Alcoholic cocktail of Catalan origin

Cremat or rom cremat (/ca/, Catalan for 'burnt (rum)'), also known as cremaet in Valencia, is an alcoholic cocktail of Catalan origin. Although many different recipes exist, the common elements to most of them are rum, sugar, spices (particularly cinnamon), lemon peel, and some form of coffee (usually roasted beans, but soluble instant coffee or brewed coffee are also used).

==History==
The origin of the cremat is closely related to historic seatrade between Catalonia and the Americas (particularly Cuba) in the 19th century, at a time when Catalan tradesmen and entrepreneurs set sail for the West Indies in search of fortune (an archetype known in Catalonia as indià or indiano upon their return). The drink is associated with fishermen and believed to have originated on the Costa Brava, the coastal area of Girona.

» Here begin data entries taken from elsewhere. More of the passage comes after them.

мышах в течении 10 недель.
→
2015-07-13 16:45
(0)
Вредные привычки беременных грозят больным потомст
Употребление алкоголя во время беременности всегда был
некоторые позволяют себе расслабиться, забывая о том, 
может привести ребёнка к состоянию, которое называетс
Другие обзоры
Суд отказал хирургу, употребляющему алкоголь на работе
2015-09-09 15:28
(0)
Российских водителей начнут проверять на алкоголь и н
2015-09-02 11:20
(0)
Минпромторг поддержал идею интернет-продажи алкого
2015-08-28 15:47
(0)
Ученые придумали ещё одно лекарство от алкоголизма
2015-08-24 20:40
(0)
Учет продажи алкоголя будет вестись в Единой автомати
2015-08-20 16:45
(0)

In the area of Castelló, north of Valencia, a cremat (typically called "cremaet") is a frequent drink to culminate a substantial meal, especially an esmorzaret (heavy breakfast). This custom is similar to that of the carajillo in other regions.

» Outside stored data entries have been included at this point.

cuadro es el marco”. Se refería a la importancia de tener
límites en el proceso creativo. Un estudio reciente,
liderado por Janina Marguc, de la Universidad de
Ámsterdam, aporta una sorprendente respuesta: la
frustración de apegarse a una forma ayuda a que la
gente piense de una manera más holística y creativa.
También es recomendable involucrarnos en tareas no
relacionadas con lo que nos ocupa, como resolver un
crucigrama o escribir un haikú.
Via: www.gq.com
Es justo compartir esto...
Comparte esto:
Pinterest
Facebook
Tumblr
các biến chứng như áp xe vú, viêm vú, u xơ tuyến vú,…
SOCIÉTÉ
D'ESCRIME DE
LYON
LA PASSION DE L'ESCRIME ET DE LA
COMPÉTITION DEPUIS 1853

==Popularity and significance==
Preparation and consumption of cremat constitutes an important part in the ritual of singing havaneres, a musical genre based on Cuban contradanza. This type of sea shanty, and by extension the drink, is a staple of Catalan identity. Since the late 1960s, a concert or cantada of havaneres has become a main event in village festivals (festes majors) around Catalonia, especially but not exclusively on the Costa Brava, and cremat is served to both singers and audiences.

==Preparation==
Cremat is traditionally brewed in a large terracotta bowl or pot. Dark rum is preferred, although since most of the alcohol is burned away, it is not necessary to use a top shelf brand. The original recipe used sweet cane aguardiente instead of rum.

The rum is mixed with sugar, cinnamon, a lemon peel, and roasted coffee beans, and heated over a stove so that the sugar melts. At this point it can be tasted for sweetness and add sugar if necessary. The following part must be done outdoors: The mixture is set on fire (usually by lighting a spoonful first, and then the whole bowl), and it is left burning until the liquid is reduced to around 2/3 (around 10 minutes). Then it is put out by covering the bowl with a lid, blowing, or throwing brewed coffee on it.

It is then served hot in glasses or coffee mugs.